John Stockton and his 15,806 career assists (nearly 4,000 more than runner-up Jason Kidd) is the most accomplished passer of all time. He’s done things like this:
And this:
I could make a million assist-related charts encapsulating all or large chunks of Stockton’s career. But I’d rather not. I’d rather zoom in on his 1991-92 season. Why that season? Afterall, it wasn’t ‘even’ one of the three most prolific passing seasons of his career. Well, for starters, check out the assist progression throughout that season of the NBA’s top passers:
There are two inflection points that jump out to me. One is at game 60 — we couldn’t have known it at the time, but after the Jazzman’s 16-assist outing in his 60th game, he could’ve taken the final 22 games off and still have led the league in assists.

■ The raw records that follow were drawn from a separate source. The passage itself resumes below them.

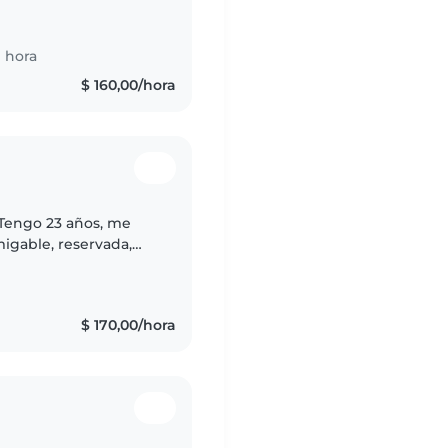
oy una persona
 hora
$ 160,00/hora
 Tengo 23 años, me
igable, reservada,
na persona. Me encanta
$ 170,00/hora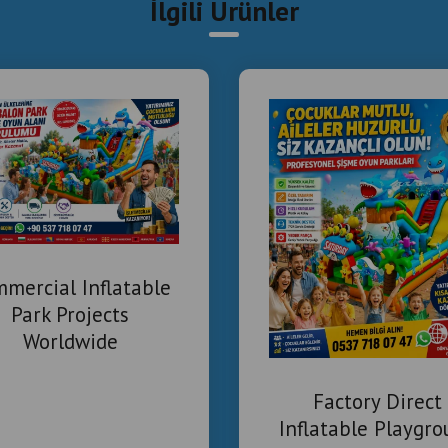
İlgili Ürünler
mercial Inflatable
Park Projects
Worldwide
Factory Direct
Inflatable Playgr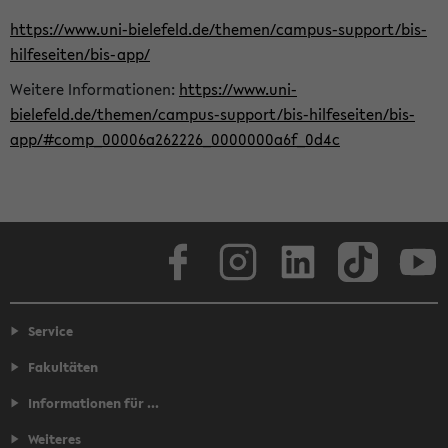
https://www.uni-bielefeld.de/themen/campus-support/bis-
hilfeseiten/bis-app/
Weitere Informationen:
https://www.uni-
bielefeld.de/themen/campus-support/bis-hilfeseiten/bis-
app/#comp_00006a262226_0000000a6f_0d4c
Facebook
Instagram
LinkedIn
TikTok
Youtube
Service
Fakultäten
Informationen für ...
Weiteres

The other is up at game 80. At that point Stockton was sitting at 1,082 assists on the season when no one else wound up finishing within 200 of that. Then in game 81, he had 23 assists. Then in game 82, he had 21 assists. Kevin Porter in March of 1975 is the only other NBA player who’s ever pulled off back-to-back games with more than 20 assists.
As for the 44 total assists in the two games, not only has no one else had that many across back-to-back games in the 37 years since Stockton entered the league, but only 2010-11 Rajon Rondo (41) early in the season and 1990-91 Scott Skiles (43 after recording 13 assists in the game following his single-game record 30) have exceeded 40.
And of course that was just the icing. Those 44 assists in two games came to close out a season in which he was already towering over everyone to the point he only needed to play the first 60 games to be the assist king.
That year Stockton also set what I believe to truly be one of the most unbreakable non-grand-slams-in-an-inning records: 77 games in a season with at least 10 assists. The most anyone else has ever had is 67, but in the last 30 years, no one’s even had more than 60:
I can’t imagine we’ll ever again see someone play a full season with no more than five single-digit assist games. Oh by the way, Stockton had either eight or nine assists in four of the five games he didn’t have 10:
And remember, this wasn’t even one of the greatest assist seasons of his career. Sheesh.